Fatty liver disease, now the most common liver condition worldwide, affects an estimated 32 percent of adults globally. That number has been climbing: studies from 2005 or earlier found a prevalence of about 26 percent, while studies from 2016 onward found 38 percent. Men are affected more often than women, at roughly 40 percent versus 26 percent. The condition develops when fat builds up in liver cells, often driven by excess weight, insulin resistance, or a high-sugar diet, and it can progress to inflammation and scarring over time.

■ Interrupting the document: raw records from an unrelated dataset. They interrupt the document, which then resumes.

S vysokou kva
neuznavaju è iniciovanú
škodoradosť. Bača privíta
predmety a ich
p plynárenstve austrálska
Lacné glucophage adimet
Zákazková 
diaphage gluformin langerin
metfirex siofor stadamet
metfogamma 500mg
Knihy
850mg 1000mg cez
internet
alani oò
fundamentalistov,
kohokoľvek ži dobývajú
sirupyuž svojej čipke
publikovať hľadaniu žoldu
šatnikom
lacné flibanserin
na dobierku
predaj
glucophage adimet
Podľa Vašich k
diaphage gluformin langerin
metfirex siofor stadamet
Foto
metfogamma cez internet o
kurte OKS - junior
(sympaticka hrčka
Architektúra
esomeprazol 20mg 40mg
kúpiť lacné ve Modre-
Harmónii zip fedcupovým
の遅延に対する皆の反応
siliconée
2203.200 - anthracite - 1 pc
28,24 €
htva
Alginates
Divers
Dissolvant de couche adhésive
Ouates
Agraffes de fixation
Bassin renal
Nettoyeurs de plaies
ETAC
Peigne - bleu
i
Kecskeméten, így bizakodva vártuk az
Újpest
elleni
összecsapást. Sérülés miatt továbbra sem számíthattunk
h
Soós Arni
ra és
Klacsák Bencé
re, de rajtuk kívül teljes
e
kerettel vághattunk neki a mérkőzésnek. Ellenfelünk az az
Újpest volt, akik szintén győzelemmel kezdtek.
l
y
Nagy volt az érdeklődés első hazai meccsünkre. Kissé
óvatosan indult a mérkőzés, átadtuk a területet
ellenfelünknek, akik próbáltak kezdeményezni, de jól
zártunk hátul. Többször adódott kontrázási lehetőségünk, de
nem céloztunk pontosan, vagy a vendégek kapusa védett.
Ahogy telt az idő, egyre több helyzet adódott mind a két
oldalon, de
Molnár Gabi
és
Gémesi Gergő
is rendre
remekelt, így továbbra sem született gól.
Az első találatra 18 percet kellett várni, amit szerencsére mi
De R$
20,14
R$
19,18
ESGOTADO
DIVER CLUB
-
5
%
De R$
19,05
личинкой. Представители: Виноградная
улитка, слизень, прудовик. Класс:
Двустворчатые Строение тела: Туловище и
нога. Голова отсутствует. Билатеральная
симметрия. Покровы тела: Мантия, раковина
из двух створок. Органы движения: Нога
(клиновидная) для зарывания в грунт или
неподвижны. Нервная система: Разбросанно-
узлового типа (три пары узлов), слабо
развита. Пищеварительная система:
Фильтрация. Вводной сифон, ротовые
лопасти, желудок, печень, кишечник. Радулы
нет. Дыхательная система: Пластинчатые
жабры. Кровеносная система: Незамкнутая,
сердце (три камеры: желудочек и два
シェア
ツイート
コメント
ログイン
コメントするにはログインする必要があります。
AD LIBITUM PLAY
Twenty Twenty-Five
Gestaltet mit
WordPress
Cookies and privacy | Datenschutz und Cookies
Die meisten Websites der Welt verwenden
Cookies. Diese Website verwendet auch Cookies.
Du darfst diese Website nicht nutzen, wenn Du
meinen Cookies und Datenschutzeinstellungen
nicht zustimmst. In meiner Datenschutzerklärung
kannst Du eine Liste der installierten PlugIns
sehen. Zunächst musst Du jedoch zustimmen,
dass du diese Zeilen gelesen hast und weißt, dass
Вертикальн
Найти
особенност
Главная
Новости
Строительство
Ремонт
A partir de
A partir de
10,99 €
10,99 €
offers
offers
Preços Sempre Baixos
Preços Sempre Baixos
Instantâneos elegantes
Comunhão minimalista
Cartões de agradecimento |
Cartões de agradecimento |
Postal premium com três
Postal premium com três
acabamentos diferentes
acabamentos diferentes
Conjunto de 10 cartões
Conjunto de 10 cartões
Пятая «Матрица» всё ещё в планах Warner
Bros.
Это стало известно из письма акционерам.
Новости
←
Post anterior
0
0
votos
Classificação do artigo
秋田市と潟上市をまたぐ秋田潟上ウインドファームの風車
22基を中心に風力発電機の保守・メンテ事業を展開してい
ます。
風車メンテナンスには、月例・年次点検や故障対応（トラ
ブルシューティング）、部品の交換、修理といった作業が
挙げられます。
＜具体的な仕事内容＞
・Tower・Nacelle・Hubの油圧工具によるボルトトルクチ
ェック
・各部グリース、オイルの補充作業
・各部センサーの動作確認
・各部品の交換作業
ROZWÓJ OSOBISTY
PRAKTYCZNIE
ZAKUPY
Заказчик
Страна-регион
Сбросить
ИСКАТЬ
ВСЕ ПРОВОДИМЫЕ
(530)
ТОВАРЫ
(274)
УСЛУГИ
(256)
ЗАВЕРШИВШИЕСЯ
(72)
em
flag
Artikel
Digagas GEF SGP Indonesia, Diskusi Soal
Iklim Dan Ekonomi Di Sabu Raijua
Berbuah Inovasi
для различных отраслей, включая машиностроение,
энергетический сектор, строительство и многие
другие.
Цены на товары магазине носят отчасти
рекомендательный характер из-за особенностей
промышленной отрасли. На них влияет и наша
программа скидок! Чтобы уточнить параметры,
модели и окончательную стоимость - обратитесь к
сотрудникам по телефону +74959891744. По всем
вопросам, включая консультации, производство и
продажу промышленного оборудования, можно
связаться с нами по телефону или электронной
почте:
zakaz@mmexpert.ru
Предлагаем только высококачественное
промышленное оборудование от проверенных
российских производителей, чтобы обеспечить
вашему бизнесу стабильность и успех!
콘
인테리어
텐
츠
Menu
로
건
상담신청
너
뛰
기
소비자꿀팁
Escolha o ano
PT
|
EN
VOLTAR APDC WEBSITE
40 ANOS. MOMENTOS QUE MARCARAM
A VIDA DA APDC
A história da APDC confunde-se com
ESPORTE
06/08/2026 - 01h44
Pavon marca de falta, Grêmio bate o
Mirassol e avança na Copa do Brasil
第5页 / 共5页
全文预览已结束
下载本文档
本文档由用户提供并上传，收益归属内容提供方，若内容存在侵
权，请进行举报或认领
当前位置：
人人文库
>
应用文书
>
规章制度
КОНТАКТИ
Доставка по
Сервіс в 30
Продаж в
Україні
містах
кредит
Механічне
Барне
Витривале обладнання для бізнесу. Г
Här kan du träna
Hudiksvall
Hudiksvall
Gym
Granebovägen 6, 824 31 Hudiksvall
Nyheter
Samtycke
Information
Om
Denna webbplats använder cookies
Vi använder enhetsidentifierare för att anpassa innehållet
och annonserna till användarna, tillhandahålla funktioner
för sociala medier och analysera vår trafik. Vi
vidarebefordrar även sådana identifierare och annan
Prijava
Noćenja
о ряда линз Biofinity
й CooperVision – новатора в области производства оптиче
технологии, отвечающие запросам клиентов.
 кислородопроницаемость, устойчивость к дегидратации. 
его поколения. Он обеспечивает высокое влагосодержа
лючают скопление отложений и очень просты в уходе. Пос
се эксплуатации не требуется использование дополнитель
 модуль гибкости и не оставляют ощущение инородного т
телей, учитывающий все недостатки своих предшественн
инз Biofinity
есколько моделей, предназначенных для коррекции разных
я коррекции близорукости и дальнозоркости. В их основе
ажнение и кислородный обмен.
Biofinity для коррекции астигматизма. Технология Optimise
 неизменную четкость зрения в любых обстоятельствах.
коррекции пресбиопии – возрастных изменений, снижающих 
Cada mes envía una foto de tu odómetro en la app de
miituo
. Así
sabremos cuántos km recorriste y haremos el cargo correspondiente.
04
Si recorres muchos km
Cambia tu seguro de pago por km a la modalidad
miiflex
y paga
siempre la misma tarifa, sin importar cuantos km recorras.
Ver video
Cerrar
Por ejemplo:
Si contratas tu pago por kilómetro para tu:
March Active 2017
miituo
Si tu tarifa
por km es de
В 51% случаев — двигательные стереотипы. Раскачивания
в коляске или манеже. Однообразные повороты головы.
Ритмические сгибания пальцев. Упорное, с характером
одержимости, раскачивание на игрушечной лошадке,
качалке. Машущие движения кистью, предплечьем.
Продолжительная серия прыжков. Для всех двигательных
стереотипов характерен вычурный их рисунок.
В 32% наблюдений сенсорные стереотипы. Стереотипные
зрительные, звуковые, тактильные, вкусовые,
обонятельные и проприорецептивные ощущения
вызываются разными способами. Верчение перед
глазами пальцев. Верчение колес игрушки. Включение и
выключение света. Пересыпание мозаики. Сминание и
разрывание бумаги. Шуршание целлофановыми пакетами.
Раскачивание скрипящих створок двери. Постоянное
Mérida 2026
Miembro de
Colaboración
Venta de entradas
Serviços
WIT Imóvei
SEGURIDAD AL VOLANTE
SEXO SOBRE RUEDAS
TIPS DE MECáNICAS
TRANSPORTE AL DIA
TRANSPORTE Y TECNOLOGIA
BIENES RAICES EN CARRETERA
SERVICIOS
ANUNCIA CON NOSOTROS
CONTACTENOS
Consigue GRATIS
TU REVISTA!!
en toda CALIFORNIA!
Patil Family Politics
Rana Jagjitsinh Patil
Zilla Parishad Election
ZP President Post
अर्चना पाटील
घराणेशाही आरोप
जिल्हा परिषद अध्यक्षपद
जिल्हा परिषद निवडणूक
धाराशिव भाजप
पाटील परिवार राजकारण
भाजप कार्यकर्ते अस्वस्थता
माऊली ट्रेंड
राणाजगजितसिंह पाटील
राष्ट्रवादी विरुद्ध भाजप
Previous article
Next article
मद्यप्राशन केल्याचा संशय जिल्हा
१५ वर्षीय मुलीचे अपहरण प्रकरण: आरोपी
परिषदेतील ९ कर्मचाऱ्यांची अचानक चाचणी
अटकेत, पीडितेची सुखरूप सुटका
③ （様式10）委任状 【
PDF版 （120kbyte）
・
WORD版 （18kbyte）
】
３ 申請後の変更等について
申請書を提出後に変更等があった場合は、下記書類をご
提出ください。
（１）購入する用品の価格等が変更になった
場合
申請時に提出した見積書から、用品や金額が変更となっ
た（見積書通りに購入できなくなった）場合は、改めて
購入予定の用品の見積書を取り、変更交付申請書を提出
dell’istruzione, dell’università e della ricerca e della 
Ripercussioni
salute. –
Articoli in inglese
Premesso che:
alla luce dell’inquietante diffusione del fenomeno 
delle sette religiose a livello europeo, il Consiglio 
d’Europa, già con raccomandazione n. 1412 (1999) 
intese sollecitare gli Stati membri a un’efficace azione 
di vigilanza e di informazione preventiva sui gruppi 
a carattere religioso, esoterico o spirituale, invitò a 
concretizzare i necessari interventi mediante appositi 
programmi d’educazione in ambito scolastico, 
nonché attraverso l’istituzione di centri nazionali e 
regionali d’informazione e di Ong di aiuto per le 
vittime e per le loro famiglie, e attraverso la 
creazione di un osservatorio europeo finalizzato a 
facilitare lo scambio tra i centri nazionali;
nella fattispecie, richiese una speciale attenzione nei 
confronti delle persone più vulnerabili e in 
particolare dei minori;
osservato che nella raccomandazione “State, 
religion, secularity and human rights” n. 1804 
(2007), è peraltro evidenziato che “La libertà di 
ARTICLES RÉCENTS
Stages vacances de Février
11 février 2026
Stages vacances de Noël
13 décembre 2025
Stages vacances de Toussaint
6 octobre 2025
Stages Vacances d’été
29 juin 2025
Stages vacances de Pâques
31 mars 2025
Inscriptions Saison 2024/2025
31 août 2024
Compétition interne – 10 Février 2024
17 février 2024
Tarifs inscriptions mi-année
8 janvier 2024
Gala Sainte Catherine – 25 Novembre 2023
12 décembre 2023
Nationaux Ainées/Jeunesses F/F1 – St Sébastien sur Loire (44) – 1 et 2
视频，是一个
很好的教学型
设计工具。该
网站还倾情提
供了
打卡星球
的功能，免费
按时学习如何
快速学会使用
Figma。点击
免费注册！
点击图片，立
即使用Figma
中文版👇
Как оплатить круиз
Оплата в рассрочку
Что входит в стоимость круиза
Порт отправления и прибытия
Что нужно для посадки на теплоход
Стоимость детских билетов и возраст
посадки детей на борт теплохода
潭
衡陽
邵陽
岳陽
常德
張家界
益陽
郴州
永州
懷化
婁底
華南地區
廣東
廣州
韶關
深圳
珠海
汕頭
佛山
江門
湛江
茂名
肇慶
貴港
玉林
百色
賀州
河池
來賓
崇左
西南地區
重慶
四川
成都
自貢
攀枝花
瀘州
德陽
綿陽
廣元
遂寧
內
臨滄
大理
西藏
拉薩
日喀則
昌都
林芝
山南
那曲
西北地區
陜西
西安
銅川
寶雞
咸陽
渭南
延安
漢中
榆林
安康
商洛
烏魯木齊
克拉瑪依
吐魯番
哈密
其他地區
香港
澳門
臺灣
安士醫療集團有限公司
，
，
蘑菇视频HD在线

What Liver Blood Tests Measure

If your doctor orders liver function tests, two of the most common markers are ALT and AST. These are enzymes normally present inside liver cells in small amounts. When liver cells are injured, they leak into the bloodstream, causing levels to rise. Normal ALT ranges from 7 to 55 units per liter, and normal AST ranges from 8 to 48 units per liter. Elevated numbers don’t point to a specific disease on their own, but they signal that something is stressing or damaging liver tissue and typically prompt further investigation.

AST can also rise from muscle damage, so it’s less specific to the liver than ALT. Doctors usually look at the ratio between the two, along with other markers like bilirubin and albumin levels, to get a fuller picture of how well the liver is functioning.